Which brings me to my final thought. While Georgia was indeed heroic by continuing on with unwavering courage despite confronting her life-long fear, what she starts in the climax, another character finishes in an act of complete self-sacrifice. In fact, Georgia makes very little personal sacrifices in pursuance of the story goal. This is easy to overlook because of how much she is suffering–much of what she valued had already been taken away by force. But undeserved misfortune is not character development, and it is not a demonstration of what the hero is willing to sacrifice to save others (with the exception, of course, of putting her life at risk). The character who did give everything, including their life, was the real hero.


While I can’t deny that the book succeeded in keeping my attention, given the plot and character elements discussed in my review, I give this book 2 stars.

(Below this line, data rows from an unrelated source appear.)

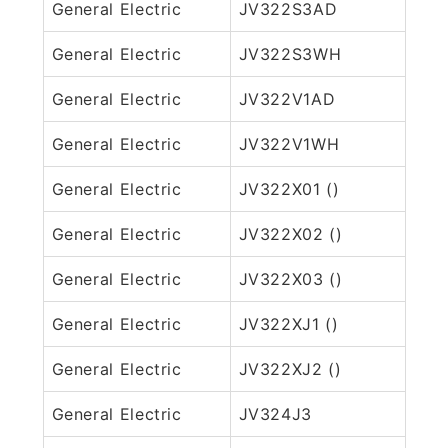
General Electric
JV322S3AD
General Electric
JV322S3WH
General Electric
JV322V1AD
General Electric
JV322V1WH
General Electric
JV322X01 ()
General Electric
JV322X02 ()
General Electric
JV322X03 ()
General Electric
JV322XJ1 ()
General Electric
JV322XJ2 ()
General Electric
JV324J3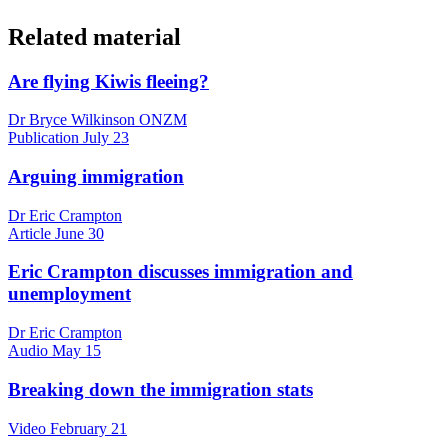
Related material
Are flying Kiwis fleeing?
Dr Bryce Wilkinson ONZM
Publication
July 23
Arguing immigration
Dr Eric Crampton
Article
June 30
Eric Crampton discusses immigration and
unemployment
Dr Eric Crampton
Audio
May 15
Breaking down the immigration stats
Video
February 21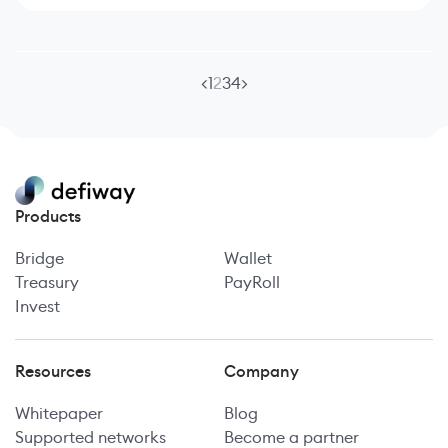
<
1
2
3
4
>
Products
Bridge
Wallet
Treasury
PayRoll
Invest
Resources
Company
Whitepaper
Blog
Supported networks
Become a partner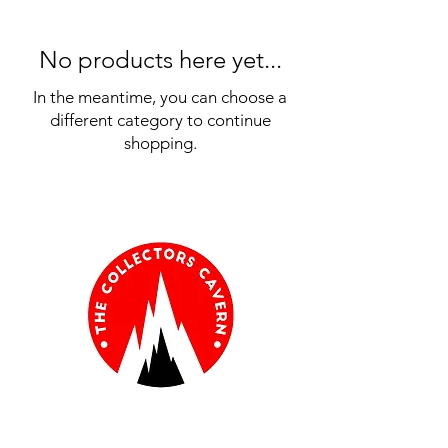
No products here yet...
In the meantime, you can choose a
different category to continue
shopping.
Information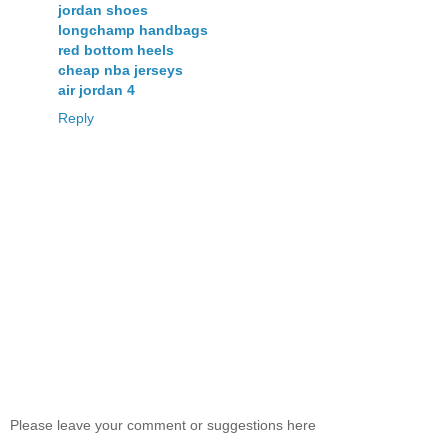
jordan shoes
longchamp handbags
red bottom heels
cheap nba jerseys
air jordan 4
Reply
Please leave your comment or suggestions here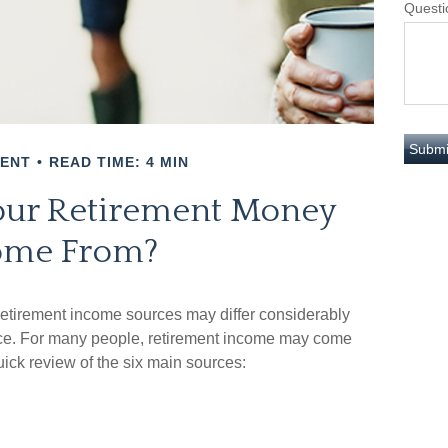
Questi
MENT
READ TIME: 4 MIN
our Retirement Money
me From?
 retirement income sources may differ considerably
ence. For many people, retirement income may come
uick review of the six main sources: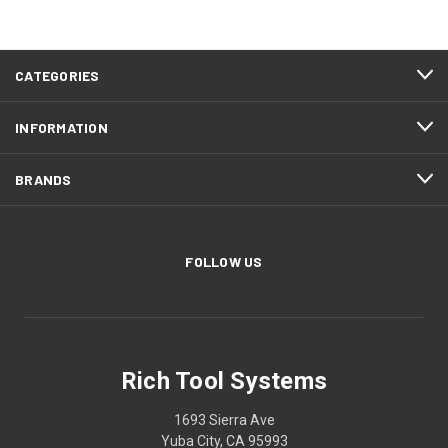
CATEGORIES
INFORMATION
BRANDS
FOLLOW US
Rich Tool Systems
1693 Sierra Ave
Yuba City, CA 95993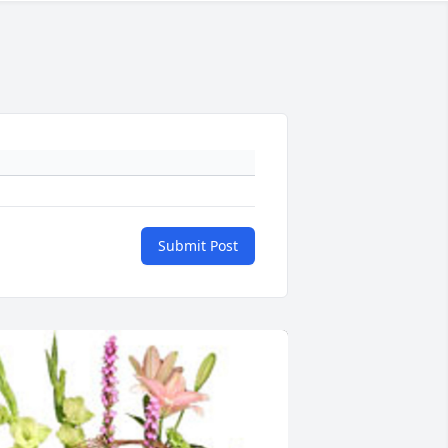
Submit Post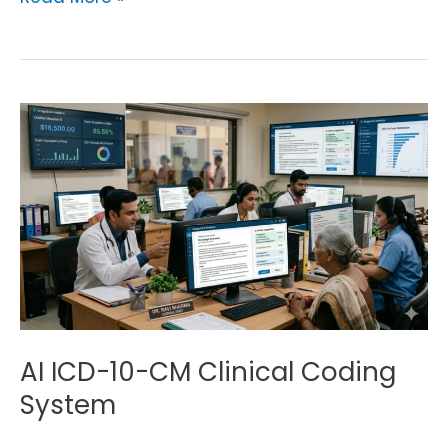
AI
ICD-
10-
CM
Clinical
Coding
System
AI ICD-10-CM Clinical Coding
System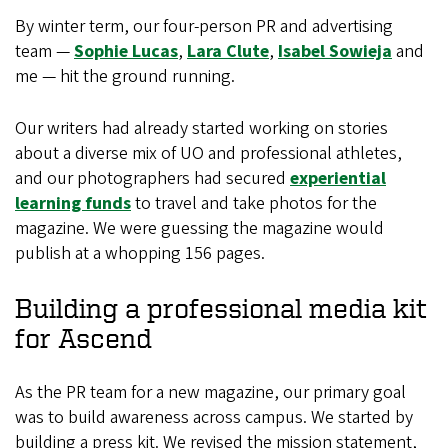
By winter term, our four-person PR and advertising
team —
Sophie Lucas
,
Lara Clute
,
Isabel Sowieja
and
me — hit the ground running.
Our writers had already started working on stories
about a diverse mix of UO and professional athletes,
and our photographers had secured
experiential
learning funds
to travel and take photos for the
magazine. We were guessing the magazine would
publish at a whopping 156 pages.
Building a professional media kit
for Ascend
As the PR team for a new magazine, our primary goal
was to build awareness across campus. We started by
building a press kit. We revised the mission statement,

This book is good for readers who enjoy an easy read with a touch of darker elements and supernatural suspense. Older teens and adults are probably the best audience; younger teens should read with more caution, though all readers should be advised of the following content warnings:

There is some suggestive content, but nothing too explicit. There is one instance of the f-word near the beginning of the novel, and perhaps some minor language throughout but nothing else of that intensity that I can recall. Due to the setting of the mental health hospital and characters involved, there are some crude things that happen but nothing is described in explicit detail (one character’s antics seemed to be used to achieve some shock affect). There is an attempted/faked suicide, somewhat disturbing but not overly graphic in detail. Underage drinking and smoking, including an adult’s endorsement of these activities, are depicted, and the main character comes to the story already addicted to nicotine.


What are You reading?

If you’ve had the opportunity to read The Shadow Keepers, what are your thoughts? What other new releases for July and August are you eager to read? Tell me about it in the comments!

5 thoughts on “Book Review: The Shadow Keepers by Marisa Noelle

  1. I’m slightly disappointed by this. But oh well. Maybe I’ll read it anyway. Currently I’m working my way through five books: Poet X, Tiger’s Curse, Foxhole Court, Villager, and Night Circus. No I’m definitely not re-reading things instead of reading all my new unread books. That would be weird.